When Dan Labraaten's blast from the blue line got by goalie Gary Inness' left shoulder at 8:29, after the Capitals had created a bit of a fuss at the other end, it was apparent that the Ides of March had arrived a day early to plague the home club.
Bob Sirois received his third penalty of the year for tripping Woods and Detroit's power play responded with its 66th goal. Dale McCourt connected with a drive off Inness' stick from the left point for his 25th goal and it was 3-0.
This was the 12th extra-man score for the Wings against Washington, a high percentage of success against a team that had yielded only 67 such goals.
Stewart dealt a thumping check to Reed Larson a few minutes later and the crowd had its first opportunity to cheer. When Robert Picard flattened Dennis Polonich, there was more celebration.
But quiet was restored by Willie Huber, who beat Inness with a drive from the outer edge of the right-wing circle with 1:31 left in the period.
Things had reached such a sorry state that Rolf Edberg, the Capitals' good-luck charm, was on the ice for this one, the first time he had skated while an opponent scored in 13 games. It was only the fourth minus in 33 games for Edberg, surely a record that will be difficult to eclipse.

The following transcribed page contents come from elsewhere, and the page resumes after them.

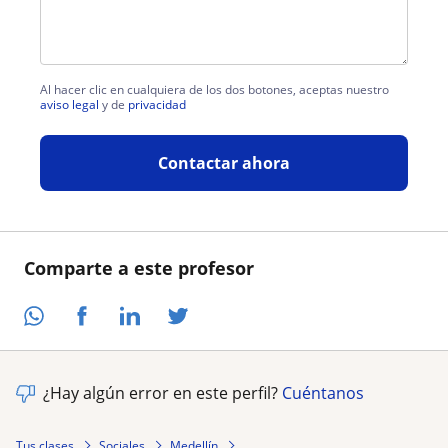
Al hacer clic en cualquiera de los dos botones, aceptas nuestro
aviso legal
y de
privacidad
Contactar ahora
Comparte a este profesor
¿Hay algún error en este perfil?
Cuéntanos
Tus clases
Sociales
Medellín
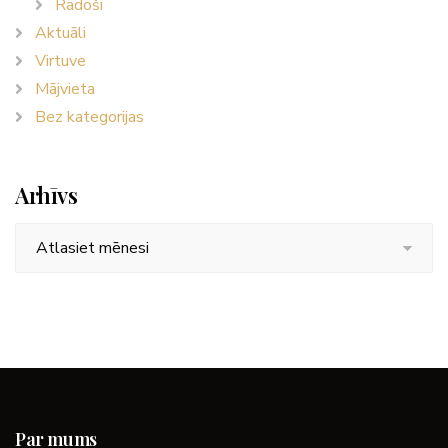
Radoši
Aktuāli
Virtuve
Mājvieta
Bez kategorijas
Arhīvs
Arhīvs
Par mums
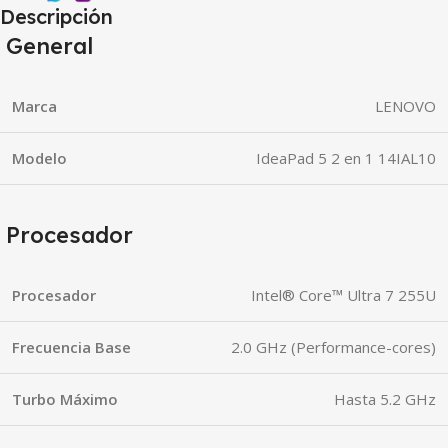
Descripción
General
Marca
LENOVO
Modelo
IdeaPad 5 2 en 1 14IAL10
Procesador
Procesador
Intel® Core™ Ultra 7 255U
Frecuencia Base
2.0 GHz (Performance-cores)
Turbo Máximo
Hasta 5.2 GHz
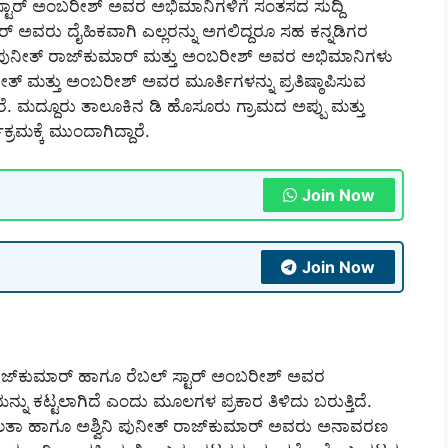
ಸ್ಟಾರ್ ಅಂಬರೀಶ್ ಅವರ ಅಭಿಮಾನಿಗಳಿಗೆ ಸಂತಸದ ಸುದ್ದಿ
ಅವರು ದೈಹಿಕವಾಗಿ ಎಲ್ಲರನ್ನು ಅಗಲಿದ್ದರೂ ಸಹ ಕನ್ನಡಿಗರ
ಪುನೀತ್ ರಾಜ್‌ಕುಮಾರ್ ಮತ್ತು ಅಂಬರೀಶ್ ಅವರ ಅಭಿಮಾನಿಗಳು
 ಮತ್ತು ಅಂಬರೀಶ್ ಅವರ ಮೂರ್ತಿಗಳನ್ನು ಪ್ರತಿಷ್ಠಾಪಿಸುವ
ಾರೆ. ಮದ್ದೂರು ತಾಲೂಕಿನ ಡಿ ಹೊಸೂರು ಗ್ರಾಮದ ಅಪ್ಪು ಮತ್ತು
ಕ್ಕೆ ಮುಂದಾಗಿದ್ದಾರೆ.
Join Now
Join Now
ರಾಜ್‌ಕುಮಾರ್ ಹಾಗೂ ರೆಬಲ್ ಸ್ಟಾರ್ ಅಂಬರೀಶ್ ಅವರ
ಡಿಯನ್ನು ಕಟ್ಟಲಾಗಿದೆ ಎಂದು ಮೂಲಗಳ ಪ್ರಕಾರ ತಿಳಿದು ಬರುತ್ತಿದೆ.
ಸುಮಲತಾ ಹಾಗೂ ಅಶ್ವಿನಿ ಪುನೀತ್ ರಾಜ್‌ಕುಮಾರ್ ಅವರು ಅನಾವರಣ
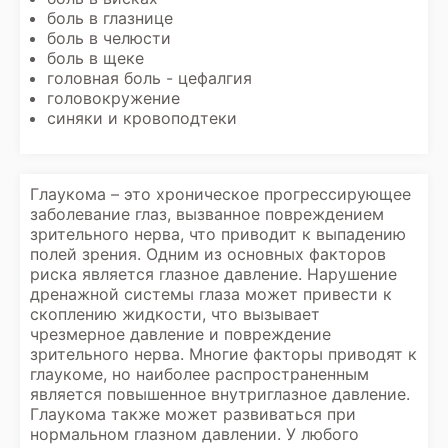
боль в глазнице
боль в челюсти
боль в щеке
головная боль - цефалгия
головокружение
синяки и кровоподтеки
Глаукома – это хроническое прогрессирующее
заболевание глаз, вызванное повреждением
зрительного нерва, что приводит к выпадению
полей зрения. Одним из основных факторов
риска является глазное давление. Нарушение
дренажной системы глаза может привести к
скоплению жидкости, что вызывает
чрезмерное давление и повреждение
зрительного нерва. Многие факторы приводят к
глаукоме, но наиболее распространенным
является повышенное внутриглазное давление.
Глаукома также может развиваться при
нормальном глазном давлении. У любого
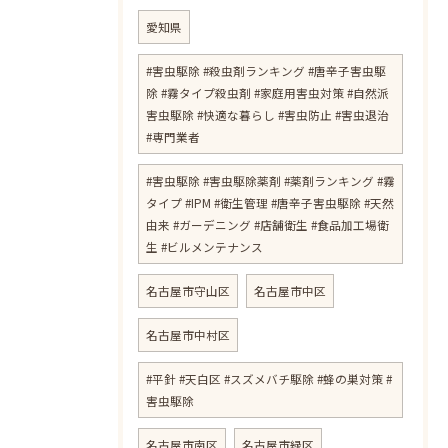
愛知県
#害虫駆除 #殺虫剤ランキング #唐辛子害虫駆
除 #霧タイプ殺虫剤 #家庭用害虫対策 #自然派
害虫駆除 #快適な暮らし #害虫防止 #害虫退治
#専門業者
#害虫駆除 #害虫駆除薬剤 #薬剤ランキング #霧
タイプ #IPM #衛生管理 #唐辛子害虫駆除 #天然
由来 #ガーデニング #店舗衛生 #食品加工場衛
生 #ビルメンテナンス
名古屋市守山区
名古屋市中区
名古屋市中村区
#平針 #天白区 #スズメバチ駆除 #蜂の巣対策 #
害虫駆除
名古屋市南区
名古屋市緑区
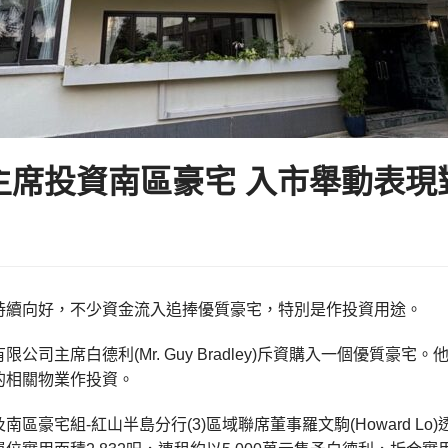
主席投資南區豪宅 入市舉動表現
持續向好，不少資金流入追捧優質豪宅，特別是作投資用途。
限公司主席白德利(Mr. Guy Bradley)斥資購入一個優質
的相關物業作投資。
南區豪宅組-紅山半島分行(3)區域聯席董事羅文駒(Howard Lo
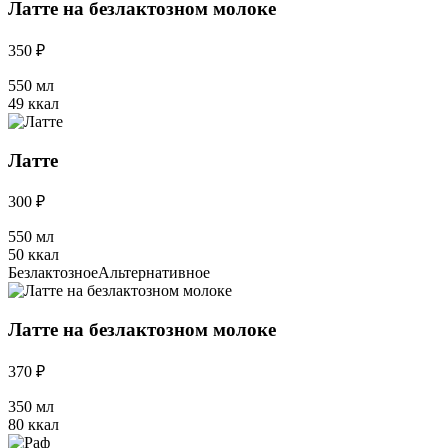
Латте на безлактозном молоке
350 ₽
550 мл
49 ккал
Латте
300 ₽
550 мл
50 ккал
Безлактозное
Альтернативное
Латте на безлактозном молоке
370 ₽
350 мл
80 ккал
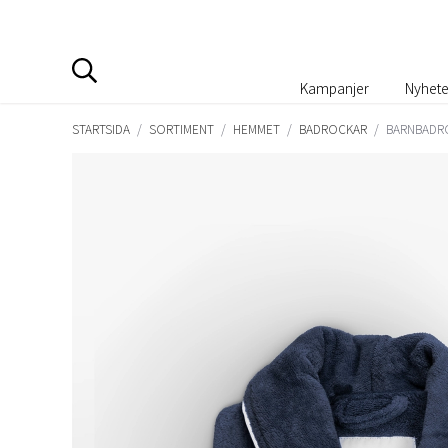
Kampanjer
Nyhete
STARTSIDA
/
SORTIMENT
/
HEMMET
/
BADROCKAR
/
BARNBADRO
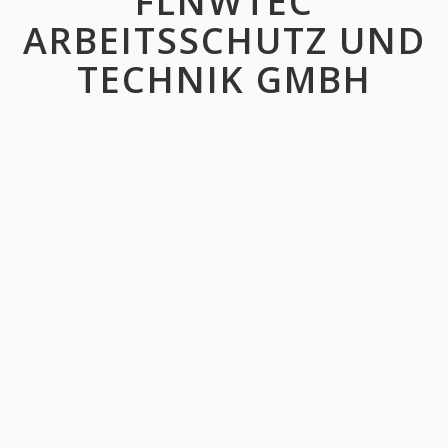
FLNWTEC
ARBEITSSCHUTZ UND
TECHNIK GMBH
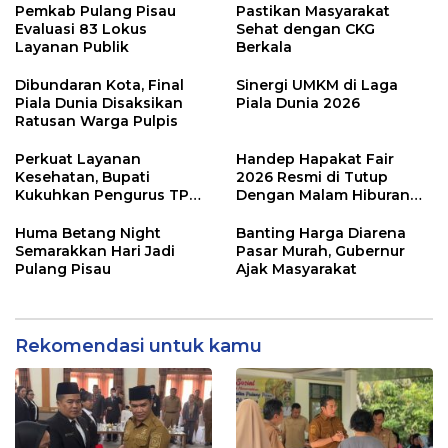
Pemkab Pulang Pisau
Pastikan Masyarakat
Evaluasi 83 Lokus
Sehat dengan CKG
Layanan Publik
Berkala
Dibundaran Kota, Final
Sinergi UMKM di Laga
Piala Dunia Disaksikan
Piala Dunia 2026
Ratusan Warga Pulpis
Perkuat Layanan
Handep Hapakat Fair
Kesehatan, Bupati
2026 Resmi di Tutup
Kukuhkan Pengurus TP
Dengan Malam Hiburan
Posyandu
Rakyat
Huma Betang Night
Banting Harga Diarena
Semarakkan Hari Jadi
Pasar Murah, Gubernur
Pulang Pisau
Ajak Masyarakat
Rekomendasi untuk kamu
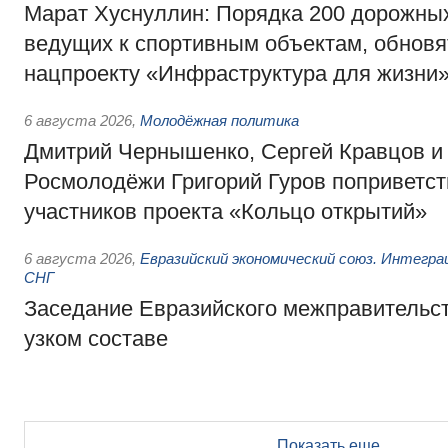
Марат Хуснуллин: Порядка 200 дорожных
ведущих к спортивным объектам, обновят
нацпроекту «Инфраструктура для жизни
6 августа 2026
,
Молодёжная политика
Дмитрий Чернышенко, Сергей Кравцов и
Росмолодёжи Григорий Гуров поприветс
участников проекта «Кольцо открытий»
6 августа 2026
,
Евразийский экономический союз. Интегр
СНГ
Заседание Евразийского межправительст
узком составе
Показать еще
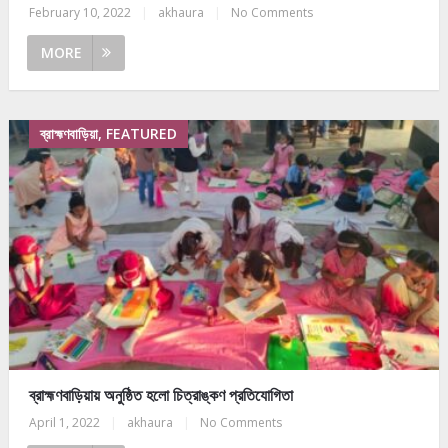
February 10, 2022
|
akhaura
|
No Comments
MORE
ব্রাহ্মণবাড়িয়া, FEATURED
ব্রাহ্মণবাড়িয়ায় অনুষ্ঠিত হলো চিত্রাঙ্কণ প্রতিযোগিতা
April 1, 2022
|
akhaura
|
No Comments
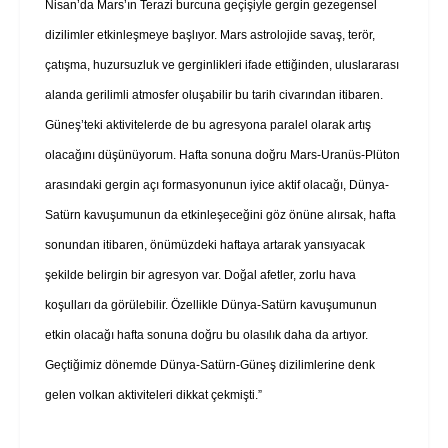
Nisan’da Mars’ın Terazi burcuna geçişiyle gergin gezegensel
dizilimler etkinleşmeye başlıyor. Mars astrolojide savaş, terör,
çatışma, huzursuzluk ve gerginlikleri ifade ettiğinden, uluslararası
alanda gerilimli atmosfer oluşabilir bu tarih civarından itibaren.
Güneş’teki aktivitelerde de bu agresyona paralel olarak artış
olacağını düşünüyorum. Hafta sonuna doğru Mars-Uranüs-Plüton
arasındaki gergin açı formasyonunun iyice aktif olacağı, Dünya-
Satürn kavuşumunun da etkinleşeceğini göz önüne alırsak, hafta
sonundan itibaren, önümüzdeki haftaya artarak yansıyacak
şekilde belirgin bir agresyon var. Doğal afetler, zorlu hava
koşulları da görülebilir. Özellikle Dünya-Satürn kavuşumunun
etkin olacağı hafta sonuna doğru bu olasılık daha da artıyor.
Geçtiğimiz dönemde Dünya-Satürn-Güneş dizilimlerine denk
gelen volkan aktiviteleri dikkat çekmişti.”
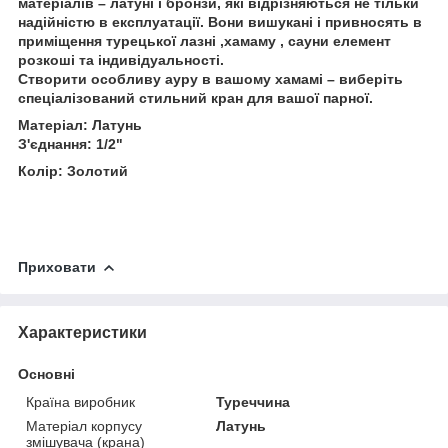
матеріалів – латуні і бронзи, які відрізняються не тільки
надійністю в експлуатації. Вони вишукані і привносять в
приміщення турецької лазні ,хамаму , сауни елемент
розкоші та індивідуальності.
Створити особливу ауру в вашому хамамі – виберіть
спеціалізований стильний кран для вашої парної.
Матеріал: Латунь
З'єднання: 1/2"
Колір: Золотий
Приховати
Характеристики
Основні
Країна виробник
Туреччина
Матеріал корпусу
Латунь
змішувача (крана)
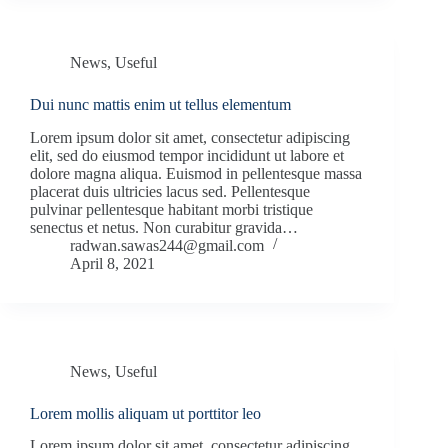
News
,
Useful
Dui nunc mattis enim ut tellus elementum
Lorem ipsum dolor sit amet, consectetur adipiscing
elit, sed do eiusmod tempor incididunt ut labore et
dolore magna aliqua. Euismod in pellentesque massa
placerat duis ultricies lacus sed. Pellentesque
pulvinar pellentesque habitant morbi tristique
senectus et netus. Non curabitur gravida…
radwan.sawas244@gmail.com
April 8, 2021
News
,
Useful
Lorem mollis aliquam ut porttitor leo
Lorem ipsum dolor sit amet, consectetur adipiscing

While Detroit kept banging the puck off the goal posts -- or inness' pads -- the game's remaining interest quickly centered around Jim Rutherford's chances of recording his first shutout of the season. He didn't.
Stewart, who had not scored in 17 games, neted a second rebound of a Dennis Maruk shot, Rutherford stopping Jack Lynch's rebound attempt before Stewart slipped it past for his fifth goal of the season.
Belisle removed Inness for a sixth skater in the final minutes, a move he explained by saying, "We were desperate. The odds are 10,000 to 1 but why not take them when it's a million to one your goaltender isn't going to score."
While the Capitals were being badgered by the insults of fans who quickly forgot the joys of that sixgame streak, forwards Gary Rissling and Rick Bragnalo were making yet one more trip up Interstate Rte. 83, having been returned to the Hershey farm club.